Professionals and authorities often erroneously recommend interpreting variability between and within scales that might not have been rigorously tested. For example, due to thorough efforts in establishing norms, reliability, and validity measures, certain measures like the Wechsler intelligence scales for both adults and children are considered as some of the most reliable psychological instruments. Authorities often advise the consideration of subtest scores. However, unlike full-scale IQ scores, subtest scores frequently have lower levels of internal consistency reliability. This results in reduced precision of measurement and an increased likelihood of false positive and false negative conclusions about the assessment.

References

  1. Hunsley, John; Mash, Eric J. (27 April 2007). "Evidence-based assessment". Annual Review of Clinical Psychology. 3: 29–51. doi:10.1146/annurev.clinpsy.3.022806.091419. PMID 17716047.
  2. Jenkins, Melissa M.; Youngstrom, Eric A.; Washburn, Jason J.; Youngstrom, Jennifer Kogos (April 2011). "Evidence-Based Strategies Improve Assessment of Pediatric Bipolar Disorder by Community Practitioners". Professional Psychology: Research and Practice. 42 (2): 121–129. doi:10.1037/a0022506. PMC 3100552. PMID 21625392.

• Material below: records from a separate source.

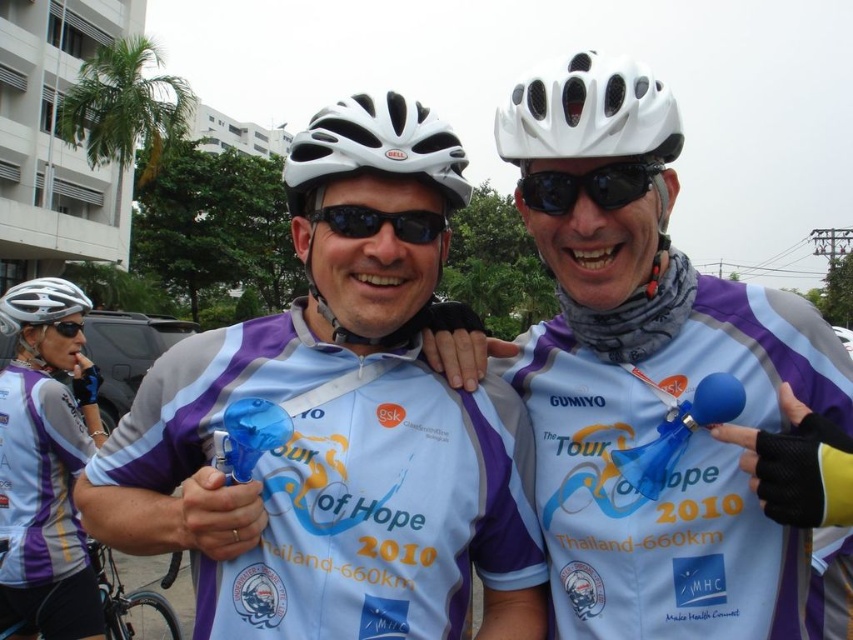 Question: Based on their relative distances, which object is farther from the black rubber goggles at upper center?

Choices:
 (A) matte blue balloon at center
 (B) matte blue helmet at upper center
 (C) black matte goggles at upper left

Answer: (C)

Question: Estimate the real-world distances between objects in this image. Which object is closer to the silver metallic bicycle at lower left?

Choices:
 (A) matte blue balloon at center
 (B) black plastic goggles at center
 (C) white matte helmet at center
 (D) black matte goggles at upper left

Answer: (D)

Question: Does white matte bicycle helmet at upper center appear over black matte goggles at upper left?

Choices:
 (A) no
 (B) yes

Answer: (B)

Question: Can you confirm if white matte helmet at upper center is positioned below black plastic goggles at center?

Choices:
 (A) no
 (B) yes

Answer: (A)

Question: Is white matte bicycle helmet at upper center below silver metallic bicycle at lower left?

Choices:
 (A) yes
 (B) no

Answer: (B)

Question: Which object appears farthest from the camera in this image?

  3. Sackett, David L.; Rosenberg, William M.C.; Gray, J.A. Muir; Haynes, R. Brian; Richardson, W. Scott (13 January 1996). "Evidence based medicine: what it is and what it isn't". BMJ. 312 (7023): 71–2. doi:10.1136/bmj.312.7023.71. PMC 2349778. PMID 8555924.
  4. Stacey, Dawn; Légaré, France; Lewis, Krystina; Barry, Michael J.; Bennett, Carol L.; Eden, Karen B.; Holmes-Rovner, Margaret; Llewellyn-Thomas, Hilary; Lyddiatt, Anne (2017). "Decision aids for people facing health treatment or screening decisions" (PDF). The Cochrane Database of Systematic Reviews. 2017 (4): CD001431. doi:10.1002/14651858.CD001431.pub5. ISSN 1469-493X. PMC 6478132. PMID 28402085.
  5. Ackerman, Marc J.; Ackerman, Melissa C. (April 1997). "Custody evaluation practices: A survey of experienced professionals (revisited)" (PDF). Professional Psychology: Research and Practice. 28 (2): 137–145. doi:10.1037/0735-7028.28.2.137.
  6. Horvarth, Leah S.; Logan, T.K.; Walker, Robert (December 2002). "Child custody cases: A content analysis of evaluations in practice". Professional Psychology: Research and Practice. 33 (6): 557–565. doi:10.1037/0735-7028.33.6.557.